§ WORK ORDER:
Records follow. Copy every line with "list".

= Beginning of Section =

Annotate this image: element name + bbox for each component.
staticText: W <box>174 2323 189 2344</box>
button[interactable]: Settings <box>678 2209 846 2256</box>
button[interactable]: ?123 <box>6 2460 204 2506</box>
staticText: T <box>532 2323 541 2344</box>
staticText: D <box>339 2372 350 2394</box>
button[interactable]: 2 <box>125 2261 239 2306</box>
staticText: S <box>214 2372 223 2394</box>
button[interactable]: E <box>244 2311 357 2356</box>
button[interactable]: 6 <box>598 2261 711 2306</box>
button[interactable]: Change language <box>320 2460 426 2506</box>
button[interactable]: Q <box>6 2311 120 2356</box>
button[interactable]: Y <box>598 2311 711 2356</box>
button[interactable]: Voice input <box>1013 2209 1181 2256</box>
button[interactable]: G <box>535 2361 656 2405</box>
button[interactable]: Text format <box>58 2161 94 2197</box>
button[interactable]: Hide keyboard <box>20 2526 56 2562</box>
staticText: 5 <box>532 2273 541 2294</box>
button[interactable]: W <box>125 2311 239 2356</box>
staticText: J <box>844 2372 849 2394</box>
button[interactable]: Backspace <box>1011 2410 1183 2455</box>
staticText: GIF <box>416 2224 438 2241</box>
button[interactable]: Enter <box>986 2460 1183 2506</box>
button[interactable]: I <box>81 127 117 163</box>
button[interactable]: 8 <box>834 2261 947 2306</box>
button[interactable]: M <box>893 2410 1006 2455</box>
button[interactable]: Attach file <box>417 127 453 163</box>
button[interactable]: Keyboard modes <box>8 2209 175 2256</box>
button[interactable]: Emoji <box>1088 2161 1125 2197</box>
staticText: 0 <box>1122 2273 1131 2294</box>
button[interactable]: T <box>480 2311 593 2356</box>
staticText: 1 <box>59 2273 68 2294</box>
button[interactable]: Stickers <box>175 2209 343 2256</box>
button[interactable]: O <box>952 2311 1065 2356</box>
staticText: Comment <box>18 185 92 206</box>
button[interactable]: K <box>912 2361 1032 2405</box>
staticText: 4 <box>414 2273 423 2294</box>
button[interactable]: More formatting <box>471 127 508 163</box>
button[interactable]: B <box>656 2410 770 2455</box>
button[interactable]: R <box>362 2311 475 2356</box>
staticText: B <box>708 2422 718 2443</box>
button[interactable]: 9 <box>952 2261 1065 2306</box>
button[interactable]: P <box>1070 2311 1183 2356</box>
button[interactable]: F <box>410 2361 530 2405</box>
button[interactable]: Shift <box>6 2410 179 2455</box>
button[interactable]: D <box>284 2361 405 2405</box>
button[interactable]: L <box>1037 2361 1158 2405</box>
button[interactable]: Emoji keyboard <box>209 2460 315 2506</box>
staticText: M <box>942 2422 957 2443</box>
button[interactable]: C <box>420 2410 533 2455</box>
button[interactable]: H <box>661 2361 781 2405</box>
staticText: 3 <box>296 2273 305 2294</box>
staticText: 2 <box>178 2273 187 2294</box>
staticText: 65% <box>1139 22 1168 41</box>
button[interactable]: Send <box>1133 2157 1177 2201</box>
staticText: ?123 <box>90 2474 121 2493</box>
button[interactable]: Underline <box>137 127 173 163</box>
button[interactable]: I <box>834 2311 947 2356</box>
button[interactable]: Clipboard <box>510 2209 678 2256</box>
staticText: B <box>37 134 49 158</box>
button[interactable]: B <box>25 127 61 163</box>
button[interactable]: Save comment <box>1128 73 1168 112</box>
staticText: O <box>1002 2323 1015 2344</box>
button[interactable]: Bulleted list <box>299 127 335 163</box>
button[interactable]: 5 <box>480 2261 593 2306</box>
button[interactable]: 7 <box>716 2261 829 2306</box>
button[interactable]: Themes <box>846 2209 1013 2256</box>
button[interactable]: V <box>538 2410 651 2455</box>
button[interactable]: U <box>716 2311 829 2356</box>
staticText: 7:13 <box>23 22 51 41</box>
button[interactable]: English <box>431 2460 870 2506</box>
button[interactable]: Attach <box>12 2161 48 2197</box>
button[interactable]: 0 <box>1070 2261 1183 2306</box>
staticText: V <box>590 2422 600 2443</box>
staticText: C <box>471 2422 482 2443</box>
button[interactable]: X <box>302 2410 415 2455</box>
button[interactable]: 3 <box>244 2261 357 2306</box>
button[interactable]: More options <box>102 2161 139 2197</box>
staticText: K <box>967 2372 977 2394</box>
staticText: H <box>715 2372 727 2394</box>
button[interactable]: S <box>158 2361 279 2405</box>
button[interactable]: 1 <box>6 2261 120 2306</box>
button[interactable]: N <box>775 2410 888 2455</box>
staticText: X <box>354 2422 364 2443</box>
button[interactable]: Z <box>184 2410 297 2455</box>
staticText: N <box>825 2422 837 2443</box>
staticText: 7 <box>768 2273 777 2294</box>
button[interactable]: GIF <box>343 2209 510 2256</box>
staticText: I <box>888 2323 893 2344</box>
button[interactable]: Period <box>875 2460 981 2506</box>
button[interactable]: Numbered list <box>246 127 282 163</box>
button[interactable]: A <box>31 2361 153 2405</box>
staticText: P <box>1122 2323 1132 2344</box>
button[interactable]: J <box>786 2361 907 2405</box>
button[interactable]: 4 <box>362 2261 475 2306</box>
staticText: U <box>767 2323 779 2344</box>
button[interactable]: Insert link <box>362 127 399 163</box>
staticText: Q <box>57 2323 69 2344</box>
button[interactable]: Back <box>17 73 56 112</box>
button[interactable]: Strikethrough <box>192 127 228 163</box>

= End of Section =

§ REPLY TO THE TASK:
button[interactable]: Bulleted list <box>299 127 335 163</box>
button[interactable]: Numbered list <box>246 127 282 163</box>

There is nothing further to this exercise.